Read Kelly McClymer-Salem Witch 02 Competition's A Witch Online
Authors: Kelly McClymer
“What? A capital W?” Tara was really feeling threatened by me today. I couldn’t quite figure out why, because the only one smiling at me was Coach Gertie.
“No. Team Spirit with a capital S. You can be a little sloppy cheering at a game as long as you keep the crowd stoked. But in competition?” I wasn’t going to let her get
me down. Or so I chanted repeatedly inside my mind. “When we’re on the floor, we need to move like we have one mind, one body, and one spirit!”
“Like your old team of mortal dirt shufflers?” she challenged me.
“Yes. Like my old team.” I was really beginning to hate the nickname “dirt shufflers.” “Of championship cheerleaders.”
Elektra wanted to share some of Tara’s snark. “What makes them so special?”
“Besides the fact that they’ve won the national championship three years running?” I asked the question innocently enough, although I’d seen Coach Gertie listening closely to our exchange. “If you spent a day with them, you’d know why ‘dirt shuffling’ is important.”
“Excellent suggestion, Prudence!” Coach Gertie came into our midst with a beaming smile and not a clue that no one—including me—knew what suggestion she’d thought I’d just made.
But we found out fast enough when she turned to the girls staring at her dumbly and asked, “Should we take a field trip?”
It took me a few seconds to get up to speed, but I was still faster than the other girls. Coach Gertie wanted us to take a trip to Beverly Hills to observe the winning team in action.
Now, I’d already learned what a history field trip back to the sixteenth century involved, so I didn’t immediately
jump to say yes. But Tara did. “Sure, why don’t we go see Pru’s old team?”
“I’m glad you agree.” Coach Gertie popped a datebook into her hand and jotted something down in it. “Next practice we’ll take a little trip to see what a championship team can show us about winning a competition.”
Oh, goody. While I thought the girls could learn a lot from such a field trip, it meant nothing but heartache for me. Not only would I have to see the team I had planned to lead as head cheerleader this year, I’d also have to see Maddie, my ex-best friend and big-time lying almost-boyfriend stealer. I couldn’t wait.
Between Agatha’s remarks about my magical abilities (or lack thereof), Mom lying to me, and my team calling my skills “dirt shuffling,” I was feeling about as low as a former TV star doing a guest shot on someone else’s show. So when Samuel came over for our regular tutoring session, I resorted to digging for reassurance.

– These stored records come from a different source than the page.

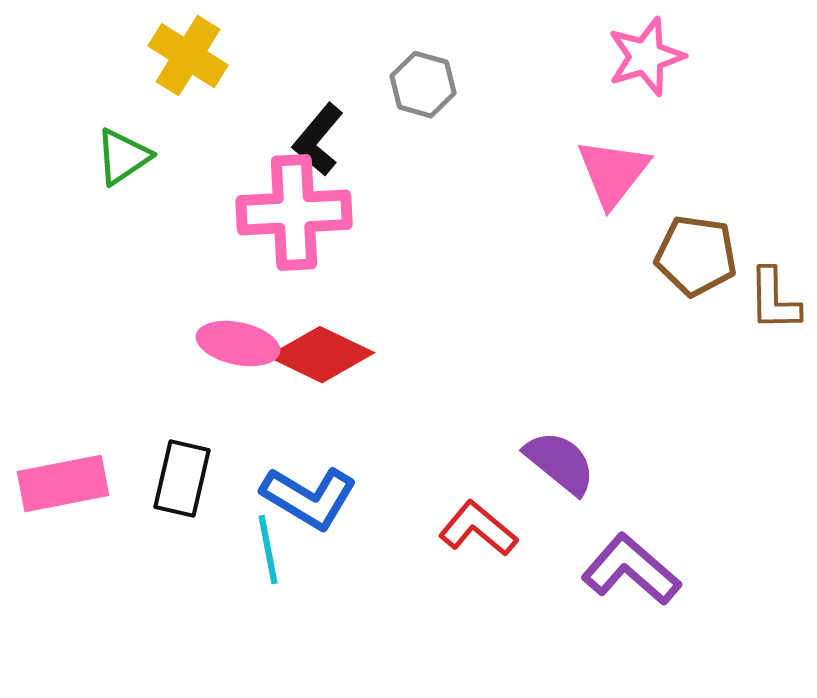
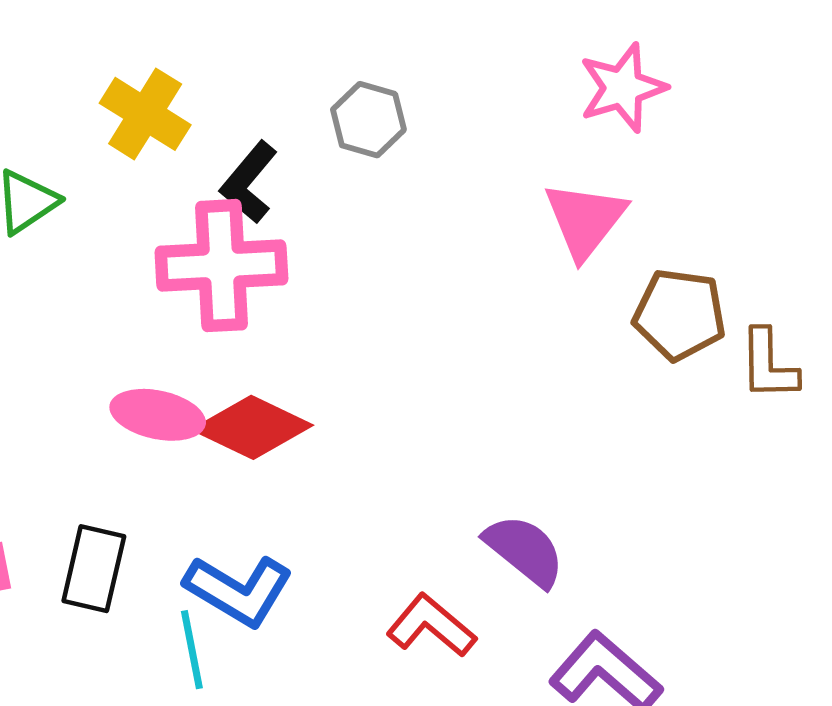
yellow cross: (188, 56) -> (145, 114), moved

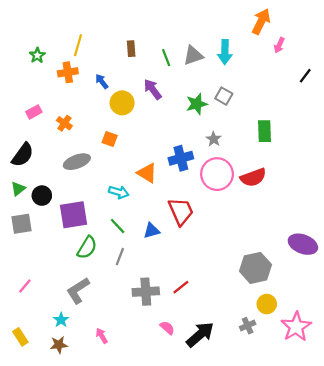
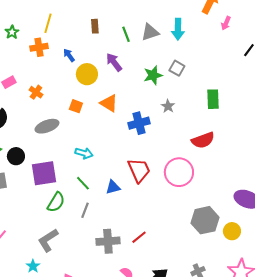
orange triangle: (147, 173) -> (109, 103), moved
pink circle: (217, 174) -> (179, 172), moved
yellow circle: (267, 304) -> (232, 231), moved

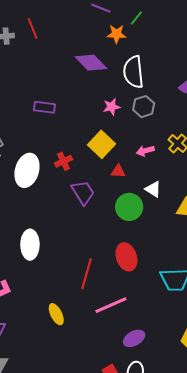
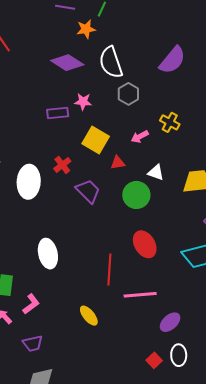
purple rectangle: (44, 107) -> (58, 113), moved
pink star: (112, 107) -> (83, 102), moved, turned 30
pink line: (111, 305) -> (140, 295), turned 32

I needed it bad.
“Do you think I could pass the test now if Skin and Bones (the nickname I’d adopted for Mr. Phogg, my remedial summoning and spells teacher)—and Agatha, of course—would let me take it?”
He thought about it a little while, flipping the colored lenses of his glasses up and down until I wondered if I should dial up the quest for reassurance a notch so he’d get it.
Finally
, he said, “You’re getting really good at flying.”
“Cheering practice helps there.” Even though I was leading the “dirt shuffling” work, I still had at least half of practice to work on my own flying, tumbling, and stunt skills.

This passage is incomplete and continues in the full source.